AI Engine Development

See Vitis™ Development Environment on xilinx.com
See Vitis-AI™ Development Environment on xilinx.com

Synchronous Update of Scalar RTP¶

Kernel execution depends on the availability of windows of data on their inputs, and the space to write windows of data on their outputs. This example illustrates a complementary method, whereby a kernel will only get triggered to run after a write of data from another processor. This can be an ARM® processor or another AI Engine.

In this example, a write from an ARM processor causes a partial sine wave to be generated using the direct digital synthesis (DDS) kernel on the AI Engine. The ARM processor can control the frequency of the sine wave by writing different values to the runtime parameter. In HW and HW Cosim flow, the AI Engine output is streamed to the PL kernels, and the PS controls the running AI Engine and PL. The following figure shows this example.

design structure and flow

Note: The default working directory in this step is “step1”, unless specified explicitly otherwise.
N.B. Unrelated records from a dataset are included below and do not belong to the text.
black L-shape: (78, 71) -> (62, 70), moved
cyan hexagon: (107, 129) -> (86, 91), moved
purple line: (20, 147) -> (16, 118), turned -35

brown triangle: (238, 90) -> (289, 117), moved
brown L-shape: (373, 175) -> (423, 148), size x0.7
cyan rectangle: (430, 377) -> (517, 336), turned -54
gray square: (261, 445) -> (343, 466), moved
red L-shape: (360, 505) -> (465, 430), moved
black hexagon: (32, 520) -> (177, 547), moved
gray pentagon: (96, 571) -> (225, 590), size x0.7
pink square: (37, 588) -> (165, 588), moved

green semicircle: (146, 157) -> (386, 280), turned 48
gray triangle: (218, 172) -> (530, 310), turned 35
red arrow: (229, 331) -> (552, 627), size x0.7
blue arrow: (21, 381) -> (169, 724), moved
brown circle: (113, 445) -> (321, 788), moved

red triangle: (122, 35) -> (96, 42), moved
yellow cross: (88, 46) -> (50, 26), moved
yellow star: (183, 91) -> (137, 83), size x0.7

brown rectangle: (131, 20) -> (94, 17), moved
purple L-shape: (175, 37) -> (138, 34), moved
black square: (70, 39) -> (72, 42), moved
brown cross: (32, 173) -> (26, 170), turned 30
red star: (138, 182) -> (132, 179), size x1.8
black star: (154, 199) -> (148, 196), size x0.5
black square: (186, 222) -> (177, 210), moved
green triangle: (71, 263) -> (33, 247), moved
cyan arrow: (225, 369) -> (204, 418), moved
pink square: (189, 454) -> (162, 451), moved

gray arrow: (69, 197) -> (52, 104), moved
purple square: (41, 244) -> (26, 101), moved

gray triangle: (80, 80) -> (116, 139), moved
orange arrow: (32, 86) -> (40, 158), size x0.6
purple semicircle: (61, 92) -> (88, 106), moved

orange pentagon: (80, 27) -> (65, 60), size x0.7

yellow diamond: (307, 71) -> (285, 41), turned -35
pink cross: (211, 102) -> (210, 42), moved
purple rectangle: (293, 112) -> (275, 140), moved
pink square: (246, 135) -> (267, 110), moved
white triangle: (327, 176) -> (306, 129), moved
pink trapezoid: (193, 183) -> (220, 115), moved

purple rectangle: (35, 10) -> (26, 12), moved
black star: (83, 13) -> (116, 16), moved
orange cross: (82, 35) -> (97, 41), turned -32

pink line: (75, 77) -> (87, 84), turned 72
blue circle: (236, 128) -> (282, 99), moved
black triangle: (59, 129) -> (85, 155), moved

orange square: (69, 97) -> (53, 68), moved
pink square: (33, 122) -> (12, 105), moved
Review Graph Programming Code¶

Examine the header file, (aie/dds.h), of the sine kernel (DDS):

void sine(const int32 phase_increment, output_window_cint16 * owin);

Now examine aie/kernels/dds.cc, notice how phase_increment is used in the sine function:

phase_in += (phase_increment << 6);
cint16 scvalues = sincos(phase_in << 14); //sincos is an instrinsic (see readme)

Examine aie/graph.h and aie/graph.cpp. These are provided as a starting point to specify the data flow graph of this example.

In graph.h, the kernel object dds, the graph input port trigger, and the graph output port out are declared in the ddsgraph class. The dds kernel object is bound to the sine function declared in the included dds.h header. The dds kernel output is connected to the graph output. It tells the compiler that the source for the function is in kernels/dds.cc.

In graph.cpp, an instance of the ddsgraph, gr, is instantiated. The graph output is connected to platform.sink[0], which will be directed to data/output.txt:
```
using namespace adf;

PLIO *dout = new PLIO("Dataout", plio_32_bits,  "data/output.txt");

adf::simulation::platform<0,1> platform(dout);

ddsgraph gr;

adf::connect<> net0(gr.out, platform.sink[0]);
```
In the main() function, graph init(), run(), and end() are called to initialize, run, and wait to be ended.
```
gr.init();
gr.run(4);
…
gr.end();
```
The graph run() has been called with the parameter 4 to specify the iteration number of the graph. Otherwise, it will run forever.

Review RTP Update Code¶

Examine aie/graph.h again. The following line is to connect the trigger input port of the graph to the first input port of the dds kernel (i.e., the phase_increment parameter of the sine function).
```
adf::connect<adf::parameter>(trigger, dds.in[0]);
```
The syntax of this connection is:
```
adf::connect<adf::parameter>(input_port&, output_port&);
```
Note: You need to use the template class argument adf::parameter to specialize the connection type to the parameter type (because you are now connecting parameters and not windows of data). The parameter does not need to be sized in the same way as a window, because the compiler can always determine its size.
Examine aie/graph.cpp. You can see the lines of code to update the RTP. Note that the number of updates matches the number of iterations specified in gr.run(4).
```
gr.update(gr.trigger,10);

gr.update(gr.trigger,10);

gr.update(gr.trigger,100);

gr.update(gr.trigger,100);
```
The graph update calls update:
- the trigger input with a value of 10 in the ping buffer
- the trigger input with a value of 10 in the pong buffer
- the trigger input with a value of 100 in the ping buffer
- the trigger input with a value of 100 in the pong buffer
The syntax of the graph update function is:
```
void adf::graph::update(input_port &portName, int value);
```
Because the runtime parameter in this example is synchronous, the graph execution on the AI Engine will start after the first update call for one iteration, then wait for the next trigger by the next update call. Four consecutive update calls will run the graph for four iterations, where the first two iterations use 10 as the value for the phase_increment parameter and the last two iterations use 100.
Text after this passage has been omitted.